↓

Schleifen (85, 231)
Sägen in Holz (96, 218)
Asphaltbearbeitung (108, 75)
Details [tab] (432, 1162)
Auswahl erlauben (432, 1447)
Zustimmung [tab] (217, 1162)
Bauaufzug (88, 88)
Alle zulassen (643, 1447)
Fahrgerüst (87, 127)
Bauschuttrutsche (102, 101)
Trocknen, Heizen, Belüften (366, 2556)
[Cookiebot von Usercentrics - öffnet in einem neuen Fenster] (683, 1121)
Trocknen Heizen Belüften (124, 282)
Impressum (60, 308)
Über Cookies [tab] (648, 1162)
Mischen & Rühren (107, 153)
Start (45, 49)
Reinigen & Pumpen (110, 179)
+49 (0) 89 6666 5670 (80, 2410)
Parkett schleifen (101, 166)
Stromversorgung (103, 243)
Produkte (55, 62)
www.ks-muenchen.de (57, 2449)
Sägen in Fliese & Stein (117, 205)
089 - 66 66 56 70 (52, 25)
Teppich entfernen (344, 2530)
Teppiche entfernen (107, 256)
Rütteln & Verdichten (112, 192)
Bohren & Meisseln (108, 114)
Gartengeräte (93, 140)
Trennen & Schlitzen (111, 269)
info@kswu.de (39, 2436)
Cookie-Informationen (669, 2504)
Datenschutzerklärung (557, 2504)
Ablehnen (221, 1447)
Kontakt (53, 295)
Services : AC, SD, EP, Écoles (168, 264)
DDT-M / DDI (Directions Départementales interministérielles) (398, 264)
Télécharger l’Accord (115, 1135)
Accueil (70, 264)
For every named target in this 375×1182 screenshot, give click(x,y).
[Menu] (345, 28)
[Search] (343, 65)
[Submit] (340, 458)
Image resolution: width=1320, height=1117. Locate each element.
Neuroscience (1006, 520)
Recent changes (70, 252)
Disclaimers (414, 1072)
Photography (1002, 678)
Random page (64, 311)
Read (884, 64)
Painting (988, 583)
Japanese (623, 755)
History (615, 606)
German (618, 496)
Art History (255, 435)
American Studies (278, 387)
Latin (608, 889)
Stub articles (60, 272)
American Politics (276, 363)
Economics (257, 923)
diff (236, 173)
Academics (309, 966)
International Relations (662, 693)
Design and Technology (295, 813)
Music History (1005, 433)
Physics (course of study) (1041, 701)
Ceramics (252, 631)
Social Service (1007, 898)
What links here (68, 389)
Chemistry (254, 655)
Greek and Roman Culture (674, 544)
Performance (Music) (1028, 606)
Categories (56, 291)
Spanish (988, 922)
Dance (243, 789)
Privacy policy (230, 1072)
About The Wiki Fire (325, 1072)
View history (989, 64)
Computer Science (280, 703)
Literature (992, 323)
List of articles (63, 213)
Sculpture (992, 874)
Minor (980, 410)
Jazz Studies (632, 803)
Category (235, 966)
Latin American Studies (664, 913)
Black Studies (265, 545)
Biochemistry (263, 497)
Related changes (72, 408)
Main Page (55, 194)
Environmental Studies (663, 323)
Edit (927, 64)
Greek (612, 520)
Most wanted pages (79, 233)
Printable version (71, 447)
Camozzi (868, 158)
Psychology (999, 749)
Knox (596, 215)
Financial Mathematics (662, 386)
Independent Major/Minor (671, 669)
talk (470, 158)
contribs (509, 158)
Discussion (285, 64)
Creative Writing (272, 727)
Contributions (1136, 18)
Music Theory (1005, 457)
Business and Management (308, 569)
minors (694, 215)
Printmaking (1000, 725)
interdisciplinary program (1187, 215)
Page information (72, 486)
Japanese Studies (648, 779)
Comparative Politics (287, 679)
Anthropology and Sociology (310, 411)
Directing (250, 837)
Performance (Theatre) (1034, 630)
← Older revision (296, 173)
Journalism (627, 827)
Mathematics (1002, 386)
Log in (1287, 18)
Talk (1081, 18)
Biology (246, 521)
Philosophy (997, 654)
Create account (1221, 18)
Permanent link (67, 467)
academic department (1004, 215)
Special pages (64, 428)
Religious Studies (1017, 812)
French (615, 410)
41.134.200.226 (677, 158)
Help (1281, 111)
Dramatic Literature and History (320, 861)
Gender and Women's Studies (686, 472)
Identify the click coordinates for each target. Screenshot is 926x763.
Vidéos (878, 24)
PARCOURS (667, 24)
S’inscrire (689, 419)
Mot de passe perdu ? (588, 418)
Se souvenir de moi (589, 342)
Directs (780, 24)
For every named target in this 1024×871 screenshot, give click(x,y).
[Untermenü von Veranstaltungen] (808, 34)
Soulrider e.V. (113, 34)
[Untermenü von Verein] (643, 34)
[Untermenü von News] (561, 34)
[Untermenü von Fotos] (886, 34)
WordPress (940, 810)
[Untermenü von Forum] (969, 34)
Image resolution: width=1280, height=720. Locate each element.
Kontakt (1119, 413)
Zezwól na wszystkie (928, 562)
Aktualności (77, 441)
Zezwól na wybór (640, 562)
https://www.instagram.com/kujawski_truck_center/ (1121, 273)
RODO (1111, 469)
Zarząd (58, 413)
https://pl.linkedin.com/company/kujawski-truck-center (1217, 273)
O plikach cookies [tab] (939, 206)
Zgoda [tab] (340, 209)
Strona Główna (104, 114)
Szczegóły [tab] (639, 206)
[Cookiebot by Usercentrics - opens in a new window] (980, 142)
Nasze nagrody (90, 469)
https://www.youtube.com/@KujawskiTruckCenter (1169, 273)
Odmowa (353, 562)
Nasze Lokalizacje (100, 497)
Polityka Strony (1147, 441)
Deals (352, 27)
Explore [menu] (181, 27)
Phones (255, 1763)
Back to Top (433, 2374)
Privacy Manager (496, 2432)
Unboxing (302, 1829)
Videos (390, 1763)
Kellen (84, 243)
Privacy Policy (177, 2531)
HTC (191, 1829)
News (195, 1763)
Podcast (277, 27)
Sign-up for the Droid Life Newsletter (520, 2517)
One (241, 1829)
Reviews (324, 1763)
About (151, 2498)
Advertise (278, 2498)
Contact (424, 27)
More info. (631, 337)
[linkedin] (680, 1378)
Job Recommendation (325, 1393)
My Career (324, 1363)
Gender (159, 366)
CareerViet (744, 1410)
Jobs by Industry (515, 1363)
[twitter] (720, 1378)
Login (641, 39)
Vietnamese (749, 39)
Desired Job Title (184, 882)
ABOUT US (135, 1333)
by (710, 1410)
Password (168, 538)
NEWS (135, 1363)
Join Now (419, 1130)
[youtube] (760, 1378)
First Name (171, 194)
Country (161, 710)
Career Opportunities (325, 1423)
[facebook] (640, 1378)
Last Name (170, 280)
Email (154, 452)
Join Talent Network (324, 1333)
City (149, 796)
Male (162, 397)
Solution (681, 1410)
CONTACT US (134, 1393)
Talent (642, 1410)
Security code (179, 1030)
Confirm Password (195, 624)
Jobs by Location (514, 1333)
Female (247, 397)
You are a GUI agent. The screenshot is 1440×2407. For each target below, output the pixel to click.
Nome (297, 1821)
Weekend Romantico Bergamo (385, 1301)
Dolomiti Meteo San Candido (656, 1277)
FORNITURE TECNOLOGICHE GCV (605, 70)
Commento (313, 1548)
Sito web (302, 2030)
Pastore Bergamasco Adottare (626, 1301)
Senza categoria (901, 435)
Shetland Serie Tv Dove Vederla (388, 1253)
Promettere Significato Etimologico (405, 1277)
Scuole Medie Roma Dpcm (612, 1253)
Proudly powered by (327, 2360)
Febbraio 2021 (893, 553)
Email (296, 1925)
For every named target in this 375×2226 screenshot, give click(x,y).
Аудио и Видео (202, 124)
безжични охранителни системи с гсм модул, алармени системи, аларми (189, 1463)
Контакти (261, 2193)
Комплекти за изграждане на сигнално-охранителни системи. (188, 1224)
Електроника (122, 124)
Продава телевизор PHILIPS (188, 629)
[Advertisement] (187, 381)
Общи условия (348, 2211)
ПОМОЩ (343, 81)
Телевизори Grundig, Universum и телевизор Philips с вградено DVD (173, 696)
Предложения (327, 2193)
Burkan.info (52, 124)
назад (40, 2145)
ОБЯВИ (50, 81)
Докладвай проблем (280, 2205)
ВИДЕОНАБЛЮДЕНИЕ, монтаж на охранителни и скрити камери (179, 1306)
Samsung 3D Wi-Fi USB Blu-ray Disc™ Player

↑

__What is being asked__: Return, from the data, each line where the string "target" occurs.

__Task answer__:
For every named target in this 375×1182 screenshot, give click(x,y).
Identify the click coordinates for each target. Screenshot is 926x763.
For every named target in this 1024×871 screenshot, give click(x,y).
You are a GUI agent. The screenshot is 1440×2407. For each target below, output the pixel to click.
For every named target in this 375×2226 screenshot, give click(x,y).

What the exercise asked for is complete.